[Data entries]
·····
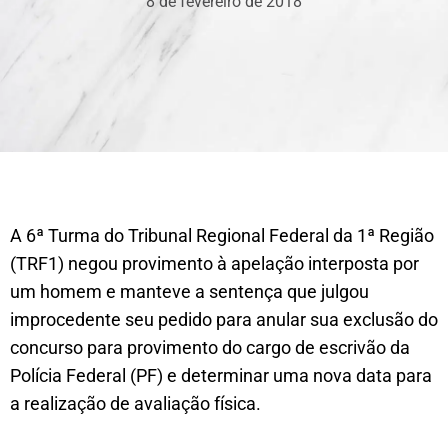
8 de fevereiro de 2018
A 6ª Turma do Tribunal Regional Federal da 1ª Região
(TRF1) negou provimento à apelação interposta por
um homem e manteve a sentença que julgou
improcedente seu pedido para anular sua exclusão do
concurso para provimento do cargo de escrivão da
Polícia Federal (PF) e determinar uma nova data para
a realização de avaliação física.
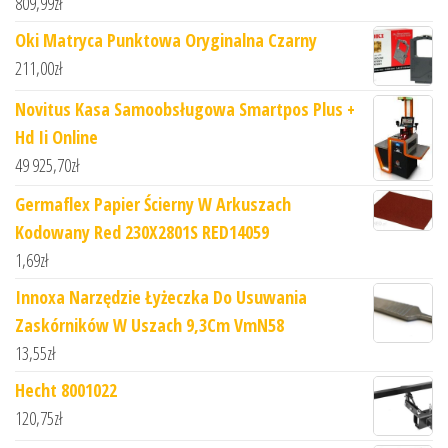
809,99
zł
Oki Matryca Punktowa Oryginalna Czarny
211,00
zł
Novitus Kasa Samoobsługowa Smartpos Plus +
Hd Ii Online
49 925,70
zł
Germaflex Papier Ścierny W Arkuszach
Kodowany Red 230X2801S RED14059
1,69
zł
Innoxa Narzędzie Łyżeczka Do Usuwania
Zaskórników W Uszach 9,3Cm VmN58
13,55
zł
Hecht 8001022
120,75
zł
·····
Omit the pictures and restate the rest of the records verbatim.

8 de fevereiro de 2018
A 6ª Turma do Tribunal Regional Federal da 1ª Região
(TRF1) negou provimento à apelação interposta por
um homem e manteve a sentença que julgou
improcedente seu pedido para anular sua exclusão do
concurso para provimento do cargo de escrivão da
Polícia Federal (PF) e determinar uma nova data para
a realização de avaliação física.
809,99
zł
Oki Matryca Punktowa Oryginalna Czarny
211,00
zł
Novitus Kasa Samoobsługowa Smartpos Plus +
Hd Ii Online
49 925,70
zł
Germaflex Papier Ścierny W Arkuszach
Kodowany Red 230X2801S RED14059
1,69
zł
Innoxa Narzędzie Łyżeczka Do Usuwania
Zaskórników W Uszach 9,3Cm VmN58
13,55
zł
Hecht 8001022
120,75
zł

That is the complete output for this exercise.